While there may not be a legal duty on the part of a hospital to disclose to a patient that a particular device is being reused where the hospital has determined that there is no materially increased risk in the use of the reused device, it does not follow that a hospital could mislead a patient where a direct question regarding reuse is raised by a patient. It is not unreasonable to expect that as patients becomes more aware that disposables are being reused, certain patients may enquire as to the hospital's reuse practices and may refuse to consent to the use of reused disposables as part of their treatment. Where a patient informs the treating physician that he or she refuses to allow the use of a reprocessed device in the patient's treatment, that wish must be honoured. The patient's refusal must then be transmitted to all of the appropriate persons at the hospital where the procedure is to be performed.
In addition, in anticipation of potential patient refusals and potential litigation surrounding its reuse practices, hospital reprocessers will need to ensure that their labelling practices and inventory management practices are designed so as to permit physicians to determine that no reprocessed devices will be used in a particular procedure. The logistics component of using reprocessed devices is an area that may be overlooked by hospitals in designing reuse protocols, but it is an area that merits specific attention.
(C) LIABILITY TO WORKERS ENGAGED IN REPROCESSING
There is an argument that reprocessing of single-use devices raises occupational safety and health concerns on the part of the hospital on the basis that reprocessing may increase the exposure of workers to blood-borne pathogens or toxic disinfectants or both.

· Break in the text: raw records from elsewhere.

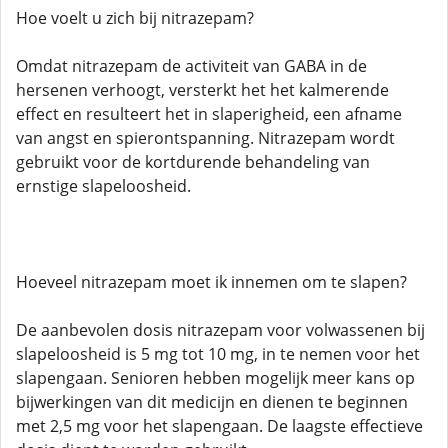
Hoe voelt u zich bij nitrazepam?
Omdat nitrazepam de activiteit van GABA in de
hersenen verhoogt, versterkt het het kalmerende
effect en resulteert het in slaperigheid, een afname
van angst en spierontspanning. Nitrazepam wordt
gebruikt voor de kortdurende behandeling van
ernstige slapeloosheid.
Hoeveel nitrazepam moet ik innemen om te slapen?
De aanbevolen dosis nitrazepam voor volwassenen bij
slapeloosheid is 5 mg tot 10 mg, in te nemen voor het
slapengaan. Senioren hebben mogelijk meer kans op
bijwerkingen van dit medicijn en dienen te beginnen
met 2,5 mg voor het slapengaan. De laagste effectieve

Such injuries or exposure may result in liability of the hospital to its employees under provincial occupational health and safety legislation.
The fact is however, that while reprocessing of disposables does create additional opportunities for hospital workers to be exposed to infection, hospital employees are regularly employed in sterilizing and reprocessing reusable devices. Therefore, the real issue for the hospital is in ensuring that safe sterilization and reprocessing procedures and practices are in place to ensure worker safety, regardless of whether the worker is engaged in reprocessing a reusable or a disposable device. The safety concerns inherent in reprocessing should be addressed in the hospital's occupational health and safety standards within the context of the province's occupational health and safety legislation. As well, by bringing in uniform hospital-wide reuse policies as discussed below, the practice of allowing non-trained employees to engage in the reprocessing of disposables on an ad hoc basis can be corrected.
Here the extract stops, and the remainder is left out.